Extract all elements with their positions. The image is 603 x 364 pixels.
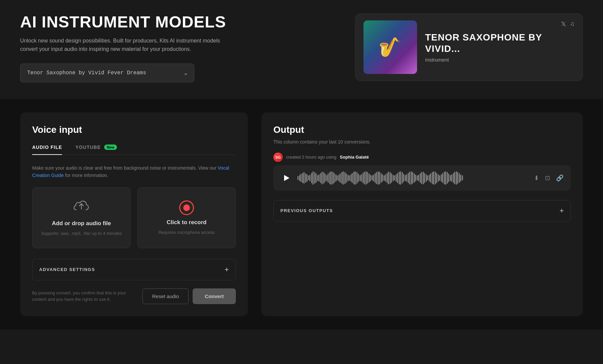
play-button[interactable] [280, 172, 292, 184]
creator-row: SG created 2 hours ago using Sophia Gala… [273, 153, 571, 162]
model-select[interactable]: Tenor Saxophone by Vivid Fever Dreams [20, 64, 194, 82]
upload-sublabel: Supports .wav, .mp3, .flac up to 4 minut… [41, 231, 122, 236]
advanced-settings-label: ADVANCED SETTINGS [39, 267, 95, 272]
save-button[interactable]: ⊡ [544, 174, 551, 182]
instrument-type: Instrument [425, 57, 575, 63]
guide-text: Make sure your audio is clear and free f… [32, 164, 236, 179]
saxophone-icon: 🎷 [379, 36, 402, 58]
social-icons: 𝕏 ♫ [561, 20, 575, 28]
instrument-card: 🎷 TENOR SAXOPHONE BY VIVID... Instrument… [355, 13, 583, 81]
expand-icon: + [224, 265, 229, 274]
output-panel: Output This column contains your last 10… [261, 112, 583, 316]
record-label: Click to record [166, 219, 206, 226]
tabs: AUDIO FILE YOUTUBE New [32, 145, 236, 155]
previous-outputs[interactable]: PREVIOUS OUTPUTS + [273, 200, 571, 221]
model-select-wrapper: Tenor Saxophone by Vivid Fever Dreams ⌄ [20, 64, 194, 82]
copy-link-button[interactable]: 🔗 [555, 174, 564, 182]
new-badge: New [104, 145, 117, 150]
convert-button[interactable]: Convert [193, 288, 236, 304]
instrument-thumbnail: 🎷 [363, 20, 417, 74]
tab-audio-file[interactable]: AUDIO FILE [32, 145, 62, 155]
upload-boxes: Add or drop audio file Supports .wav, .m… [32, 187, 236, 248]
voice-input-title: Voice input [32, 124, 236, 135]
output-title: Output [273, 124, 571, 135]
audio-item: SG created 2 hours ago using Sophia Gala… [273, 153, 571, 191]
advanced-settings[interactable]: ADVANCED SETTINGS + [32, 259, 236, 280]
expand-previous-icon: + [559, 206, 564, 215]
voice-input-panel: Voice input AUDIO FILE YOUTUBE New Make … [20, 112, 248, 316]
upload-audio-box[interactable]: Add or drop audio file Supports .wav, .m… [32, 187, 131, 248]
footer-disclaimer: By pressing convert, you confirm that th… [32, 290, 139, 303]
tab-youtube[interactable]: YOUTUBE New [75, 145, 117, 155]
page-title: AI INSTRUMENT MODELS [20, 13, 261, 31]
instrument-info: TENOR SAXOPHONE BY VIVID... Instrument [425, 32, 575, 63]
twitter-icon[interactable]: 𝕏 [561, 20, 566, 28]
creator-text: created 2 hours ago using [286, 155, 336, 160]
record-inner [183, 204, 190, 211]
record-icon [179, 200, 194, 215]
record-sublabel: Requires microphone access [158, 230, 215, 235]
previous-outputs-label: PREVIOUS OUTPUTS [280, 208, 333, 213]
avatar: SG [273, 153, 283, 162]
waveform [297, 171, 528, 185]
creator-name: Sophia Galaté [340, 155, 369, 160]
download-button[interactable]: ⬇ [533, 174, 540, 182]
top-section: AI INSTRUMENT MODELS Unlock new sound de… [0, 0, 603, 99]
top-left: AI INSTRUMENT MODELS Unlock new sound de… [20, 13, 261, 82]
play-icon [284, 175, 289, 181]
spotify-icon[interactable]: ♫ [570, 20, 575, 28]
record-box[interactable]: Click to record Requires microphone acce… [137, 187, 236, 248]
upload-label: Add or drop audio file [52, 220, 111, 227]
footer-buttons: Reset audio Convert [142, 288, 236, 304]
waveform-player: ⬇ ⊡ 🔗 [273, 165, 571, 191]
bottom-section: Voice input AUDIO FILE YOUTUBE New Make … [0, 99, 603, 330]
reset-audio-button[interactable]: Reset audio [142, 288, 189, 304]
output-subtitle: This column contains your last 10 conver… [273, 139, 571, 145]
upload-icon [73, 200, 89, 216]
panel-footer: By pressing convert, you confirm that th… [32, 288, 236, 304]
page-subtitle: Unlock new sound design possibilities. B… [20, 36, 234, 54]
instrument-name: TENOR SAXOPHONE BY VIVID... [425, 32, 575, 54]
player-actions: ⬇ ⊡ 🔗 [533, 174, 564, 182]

----

- ACTIVITY: Each line above that contains the string "MODELS" should be identified and copied.

- EXERCISE RESPONSE:
page-title: AI INSTRUMENT MODELS [20, 13, 261, 31]
top-section: AI INSTRUMENT MODELS Unlock new sound de… [0, 0, 603, 99]
top-left: AI INSTRUMENT MODELS Unlock new sound de… [20, 13, 261, 82]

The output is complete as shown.